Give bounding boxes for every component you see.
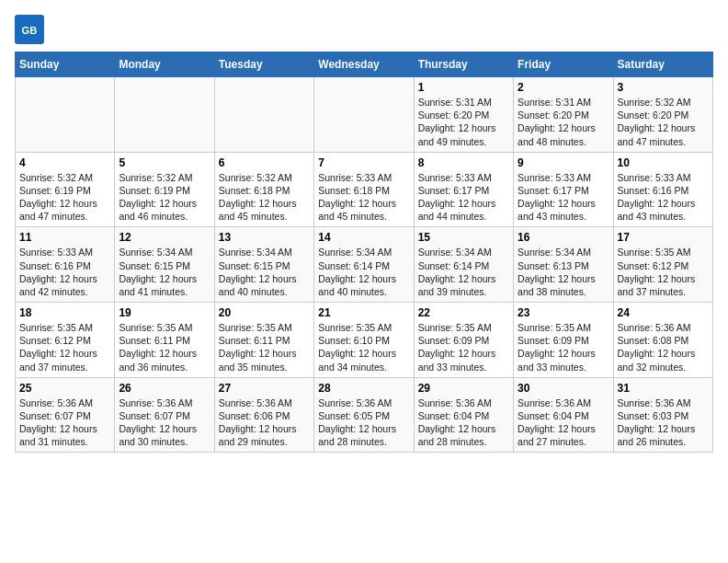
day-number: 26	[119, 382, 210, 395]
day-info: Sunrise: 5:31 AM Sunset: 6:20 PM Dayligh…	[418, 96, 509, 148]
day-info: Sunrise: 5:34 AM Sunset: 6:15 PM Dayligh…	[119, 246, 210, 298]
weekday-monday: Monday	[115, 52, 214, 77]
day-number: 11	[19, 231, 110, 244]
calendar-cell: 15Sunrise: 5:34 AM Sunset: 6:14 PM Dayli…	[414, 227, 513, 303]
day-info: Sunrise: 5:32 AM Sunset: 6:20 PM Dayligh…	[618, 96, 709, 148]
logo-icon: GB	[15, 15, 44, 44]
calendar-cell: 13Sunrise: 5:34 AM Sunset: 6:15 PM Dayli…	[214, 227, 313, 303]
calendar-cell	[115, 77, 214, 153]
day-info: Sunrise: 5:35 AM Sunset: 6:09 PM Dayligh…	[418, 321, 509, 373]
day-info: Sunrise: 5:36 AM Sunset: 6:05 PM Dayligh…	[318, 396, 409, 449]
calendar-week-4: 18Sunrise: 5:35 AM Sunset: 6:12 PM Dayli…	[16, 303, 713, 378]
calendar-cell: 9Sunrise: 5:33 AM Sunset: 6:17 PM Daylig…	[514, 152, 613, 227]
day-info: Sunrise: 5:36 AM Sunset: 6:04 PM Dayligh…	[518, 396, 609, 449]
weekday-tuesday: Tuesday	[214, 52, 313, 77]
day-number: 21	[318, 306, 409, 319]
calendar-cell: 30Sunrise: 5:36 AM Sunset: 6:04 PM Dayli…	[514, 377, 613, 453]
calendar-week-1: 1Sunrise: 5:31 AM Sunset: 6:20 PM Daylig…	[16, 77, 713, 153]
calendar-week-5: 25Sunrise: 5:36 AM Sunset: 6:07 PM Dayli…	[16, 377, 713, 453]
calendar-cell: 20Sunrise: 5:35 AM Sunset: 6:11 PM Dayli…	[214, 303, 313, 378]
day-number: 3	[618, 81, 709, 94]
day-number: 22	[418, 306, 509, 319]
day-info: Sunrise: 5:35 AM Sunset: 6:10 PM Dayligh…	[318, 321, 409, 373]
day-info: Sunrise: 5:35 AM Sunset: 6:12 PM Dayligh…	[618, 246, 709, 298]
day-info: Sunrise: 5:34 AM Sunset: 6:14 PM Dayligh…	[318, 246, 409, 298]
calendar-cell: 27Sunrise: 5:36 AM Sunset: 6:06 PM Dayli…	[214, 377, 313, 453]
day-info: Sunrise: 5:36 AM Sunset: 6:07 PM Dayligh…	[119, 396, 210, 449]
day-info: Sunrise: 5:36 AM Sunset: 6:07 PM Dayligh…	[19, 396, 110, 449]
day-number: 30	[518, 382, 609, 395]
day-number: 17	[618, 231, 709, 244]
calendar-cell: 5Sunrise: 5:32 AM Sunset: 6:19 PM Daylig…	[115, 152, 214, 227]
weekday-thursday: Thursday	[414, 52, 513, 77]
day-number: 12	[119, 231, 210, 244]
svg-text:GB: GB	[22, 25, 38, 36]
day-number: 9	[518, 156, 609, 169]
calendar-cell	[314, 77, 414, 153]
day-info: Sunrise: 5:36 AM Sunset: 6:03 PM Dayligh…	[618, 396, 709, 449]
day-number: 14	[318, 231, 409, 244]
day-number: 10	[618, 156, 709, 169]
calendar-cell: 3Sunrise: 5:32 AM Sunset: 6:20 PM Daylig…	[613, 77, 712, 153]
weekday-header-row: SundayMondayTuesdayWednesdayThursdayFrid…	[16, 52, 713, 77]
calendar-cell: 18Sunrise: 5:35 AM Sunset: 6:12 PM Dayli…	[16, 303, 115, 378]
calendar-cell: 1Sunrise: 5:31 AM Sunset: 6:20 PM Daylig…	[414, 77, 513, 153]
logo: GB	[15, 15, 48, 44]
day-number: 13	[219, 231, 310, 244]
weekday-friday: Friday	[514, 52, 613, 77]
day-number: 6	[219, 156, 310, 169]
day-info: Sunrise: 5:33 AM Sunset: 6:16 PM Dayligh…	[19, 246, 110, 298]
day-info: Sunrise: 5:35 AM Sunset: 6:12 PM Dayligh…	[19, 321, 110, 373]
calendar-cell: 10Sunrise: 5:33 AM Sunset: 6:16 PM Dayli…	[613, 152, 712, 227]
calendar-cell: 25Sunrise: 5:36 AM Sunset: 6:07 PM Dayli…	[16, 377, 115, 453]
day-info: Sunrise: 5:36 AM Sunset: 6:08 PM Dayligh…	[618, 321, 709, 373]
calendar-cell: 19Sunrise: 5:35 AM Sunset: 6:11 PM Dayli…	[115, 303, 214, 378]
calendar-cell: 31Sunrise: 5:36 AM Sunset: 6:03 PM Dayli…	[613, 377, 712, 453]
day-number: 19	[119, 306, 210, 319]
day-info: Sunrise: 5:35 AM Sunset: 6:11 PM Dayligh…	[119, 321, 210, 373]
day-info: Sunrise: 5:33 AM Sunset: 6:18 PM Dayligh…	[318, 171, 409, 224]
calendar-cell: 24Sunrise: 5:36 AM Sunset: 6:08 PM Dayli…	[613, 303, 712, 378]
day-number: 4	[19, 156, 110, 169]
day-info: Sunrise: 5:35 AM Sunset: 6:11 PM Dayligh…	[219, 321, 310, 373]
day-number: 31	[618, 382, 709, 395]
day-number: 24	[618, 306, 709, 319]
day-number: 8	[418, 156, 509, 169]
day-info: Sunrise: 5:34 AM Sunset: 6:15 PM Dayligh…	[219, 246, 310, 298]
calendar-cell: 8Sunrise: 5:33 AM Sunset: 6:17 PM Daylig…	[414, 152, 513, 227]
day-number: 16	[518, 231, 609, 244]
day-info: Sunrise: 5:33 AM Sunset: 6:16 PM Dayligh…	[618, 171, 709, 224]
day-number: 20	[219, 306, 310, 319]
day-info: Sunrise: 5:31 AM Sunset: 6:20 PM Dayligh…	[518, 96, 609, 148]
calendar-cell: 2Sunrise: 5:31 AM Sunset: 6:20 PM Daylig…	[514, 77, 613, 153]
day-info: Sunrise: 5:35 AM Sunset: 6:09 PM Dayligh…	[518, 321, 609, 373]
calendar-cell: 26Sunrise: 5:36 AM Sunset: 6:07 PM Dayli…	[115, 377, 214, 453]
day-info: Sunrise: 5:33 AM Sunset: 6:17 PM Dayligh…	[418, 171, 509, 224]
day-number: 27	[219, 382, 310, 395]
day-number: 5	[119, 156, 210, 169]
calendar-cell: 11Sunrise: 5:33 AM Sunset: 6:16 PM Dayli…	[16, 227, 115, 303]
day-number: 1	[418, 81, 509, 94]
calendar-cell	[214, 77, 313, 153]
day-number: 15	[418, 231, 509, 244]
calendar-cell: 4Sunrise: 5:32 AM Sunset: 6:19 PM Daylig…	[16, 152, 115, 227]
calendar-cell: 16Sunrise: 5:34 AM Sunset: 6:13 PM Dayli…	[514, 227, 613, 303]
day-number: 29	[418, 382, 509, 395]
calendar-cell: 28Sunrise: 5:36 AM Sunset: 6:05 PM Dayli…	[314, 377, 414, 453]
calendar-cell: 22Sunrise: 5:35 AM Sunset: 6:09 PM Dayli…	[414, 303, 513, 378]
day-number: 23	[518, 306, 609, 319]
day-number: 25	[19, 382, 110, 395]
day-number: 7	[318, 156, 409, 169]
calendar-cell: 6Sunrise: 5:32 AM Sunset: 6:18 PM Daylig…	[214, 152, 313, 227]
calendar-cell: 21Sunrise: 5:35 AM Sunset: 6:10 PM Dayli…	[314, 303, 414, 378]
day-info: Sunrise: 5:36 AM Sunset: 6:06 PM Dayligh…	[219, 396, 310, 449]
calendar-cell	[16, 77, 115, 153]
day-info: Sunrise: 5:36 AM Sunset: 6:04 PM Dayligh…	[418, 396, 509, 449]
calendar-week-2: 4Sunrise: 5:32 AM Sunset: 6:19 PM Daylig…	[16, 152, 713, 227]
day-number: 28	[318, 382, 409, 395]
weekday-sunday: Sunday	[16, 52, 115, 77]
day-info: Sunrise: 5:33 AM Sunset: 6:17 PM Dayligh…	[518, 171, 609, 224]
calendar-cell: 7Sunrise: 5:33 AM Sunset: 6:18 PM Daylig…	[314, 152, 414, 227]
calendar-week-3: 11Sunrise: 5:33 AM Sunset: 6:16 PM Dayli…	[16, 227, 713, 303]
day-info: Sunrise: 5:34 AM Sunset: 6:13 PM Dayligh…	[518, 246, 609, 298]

● Problem requirements
Copy whichever lines of the records above contain the word "logo".

● Answer section
logo-icon: GB	[15, 15, 44, 44]
logo: GB	[15, 15, 48, 44]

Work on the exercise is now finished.